Khanna also praises Modi’s controversial demonetization and GST.

“India is expanding its tax base from the paltry level of 10 percent-just in time as its working age population expands (and is not expected to peak until 2030). The combination of the goods and services tax (GST) and demonetization has formalized much of the gray economy and weakened the black market. With a stable currency and inflation in check, India has lowered its current account deficit to just 1 percent of GDP,” he writes.

“Its stock exchange is one of the world’s best performing, and Indians are pouring into it as much as foreigners, especially as the country weighs moving the rupee toward full capital account convertibility,” Khanna analyzes.

While Indian citizens have historically been the world’s largest hoarders of physical gold, the percentage of household savings represented by gold has dropped from 15 percent in 2013 to 5 percent in 2016 as families invested more in education, health care, and insurance products, he adds.

“The combination of digitization and demonetization has meant that Indians are becoming data rich before they are financially rich.
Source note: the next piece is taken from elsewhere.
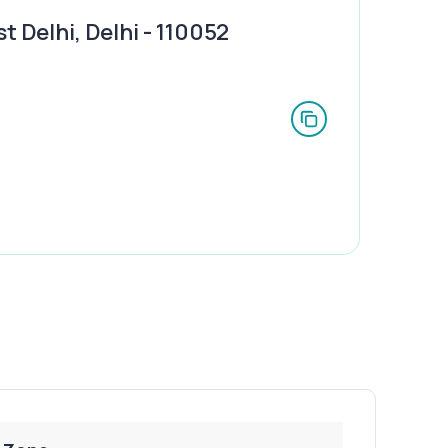
 Delhi, Delhi - 110052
Thanks to large-scale investments by corporates such as Reliance Jio Infocomm, all of India will be covered by 4G phone service by 2020,” he writes, adding, “Already 1 billion Indians have been issued the Aadhar universal ID card. Together with demonetization and the mandatory linkage of Aadhar IDs to bank accounts, well over $100 billion has been brought into the banking system in a year.”

Khanna also points out India’s as well as Asia’s huge potential for investment, which is coming more and more from within the continent.

“All across Asia, one finds that Asians are now among the most prominent if not the very largest investors. Since 2001, more than half of the $510 billion in foreign investment in Asia has originated within the region. Japan has caught up to and is overtaking Europe as the largest investor in ASEAN, and its investments in India have been doubling annually since 2015, now amounting to $4 billion per year and soon to surpass the United States. Singapore leads all investors into India with $14 billion per year and soon to surpass the United States. China, too, has become a major investor in India into power, telecom, construction, and other sectors.”